Andacht

Es ströme aber das Recht wie Wasser und die Gerechtigkeit wie ein nie versiegender Bach.

(Amos 5,24)

Lieber Leser, was ist für Sie Gerechtigkeit? Was ist für Sie Rechtsprechung? Bevor Sie weiterlesen, nehmen Sie sich mal 15 Minuten Zeit und denken darüber nach. Was ist Gerechtigkeit für Sie?

Die 15 Minuten sind um? Welche Gefühle und Emotionen kamen hoch, als Sie darüber nachgedacht haben?

Denn das Thema ist hoch emotional, denn jeder wünscht sich Gerechtigkeit. Und Gerechtigkeit wird von der Justitz erwartet. Vom Rechtsstaat, der sich ja um Recht, Gesetz und Gerechtigkeit bemühen soll. Oder doch nicht? Aber da sind wir bei dem Problem, dass es bei dem Thema Gerechtigkeit viel Unmut gibt. Wie kann das Gerechtigkeit genannt werden, wenn ein echter oder vermeintlicher Täter auf freien Fuß gesetzt wird? Steht ja manchmal in Zeitungen und Medien. Oder wie kann das sein, wenn jemand angeklagt wird, obwohl er nach unserem Empfinden nichts falsch gemacht hat? Mit diesen Gedanken steht der Rechtsstaat immer mehr in der Kritik, es sei Willkür, was „der Staat“ macht. Aber ist das wirklich Willkür? Oder unser Empfinden, was Gerechtigkeit ist?

Ich habe meine Sorge darum, ob die permanente Aufregung so gut ist für das gemeinsame Zusammenleben in unserem Land und Europa!? Und vor allem für unsere Seele und unser Gemüt!?

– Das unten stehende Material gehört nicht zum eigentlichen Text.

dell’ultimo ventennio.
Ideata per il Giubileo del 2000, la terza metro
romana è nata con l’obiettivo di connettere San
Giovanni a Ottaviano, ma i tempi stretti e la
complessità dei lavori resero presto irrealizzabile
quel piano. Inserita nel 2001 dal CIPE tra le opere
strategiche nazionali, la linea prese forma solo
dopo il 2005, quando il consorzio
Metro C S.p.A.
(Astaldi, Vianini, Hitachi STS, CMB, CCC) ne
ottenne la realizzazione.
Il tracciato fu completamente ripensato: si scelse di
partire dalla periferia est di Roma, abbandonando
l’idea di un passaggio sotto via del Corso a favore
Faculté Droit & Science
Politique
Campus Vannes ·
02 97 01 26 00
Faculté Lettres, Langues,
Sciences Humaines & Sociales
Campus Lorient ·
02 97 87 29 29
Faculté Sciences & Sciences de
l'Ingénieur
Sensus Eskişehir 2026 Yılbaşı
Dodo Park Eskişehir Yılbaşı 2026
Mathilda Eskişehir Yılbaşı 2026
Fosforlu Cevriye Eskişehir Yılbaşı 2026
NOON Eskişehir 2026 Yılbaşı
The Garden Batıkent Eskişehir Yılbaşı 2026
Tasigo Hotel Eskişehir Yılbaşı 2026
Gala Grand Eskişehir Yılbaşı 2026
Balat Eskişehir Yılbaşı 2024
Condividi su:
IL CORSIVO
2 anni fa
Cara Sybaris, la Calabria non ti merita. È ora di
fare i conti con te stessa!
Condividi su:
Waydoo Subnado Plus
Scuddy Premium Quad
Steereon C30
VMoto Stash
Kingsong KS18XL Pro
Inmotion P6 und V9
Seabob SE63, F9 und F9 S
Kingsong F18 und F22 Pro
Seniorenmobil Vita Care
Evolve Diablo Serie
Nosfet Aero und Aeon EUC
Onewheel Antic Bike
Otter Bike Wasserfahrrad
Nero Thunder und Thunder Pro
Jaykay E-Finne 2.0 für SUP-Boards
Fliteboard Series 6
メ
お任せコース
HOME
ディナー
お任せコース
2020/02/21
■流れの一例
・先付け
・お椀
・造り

Vielleicht ist Amos ein kleiner Hinweis auf einen Ausweg. Ein kleiner Perspektivwechsel, der den Blick auf Gott richtet und uns – Sie, mich und auch den Rechtsstaat – entlastet. Denn ich glaube fast, dass Gerechtigkeit, hier auf dieser Welt zu erwarten, eine Überforderung ist. Mag ein Mensch noch so große, hehre Ziele haben und makellos sein. Gerechtigkeit ist meist ein subjektives Gefühl, was sich jeder wünscht. Aber das kann ein Mensch, Richter oder Staatsanwalt, nicht erreichen. Denn … er ist auch nur ein Mensch, wie Sie und ich. Jede Regierung besteht aus Menschen, die Fehler machen … wie Sie und ich. Vielleicht ist die Erwartung an Gerechtigkeit in dieser Welt eine komplette Überforderung an unseren Nächsten und an unsere eigene Seele. Denn die Gefahr besteht, dass aus Emotionen Rache wird. „Dem müssen wir es mal zeigen“. Also der persönliche Wunsch nach Gerechtigkeit wird zu einem Rachegedanken, „Wie du mir, so ich dir“. Aber das ist alles andere als Recht und Gerechtigkeit. Das ist Hass, in Rache verpackt und schließt Gott und seine Liebe komplett aus.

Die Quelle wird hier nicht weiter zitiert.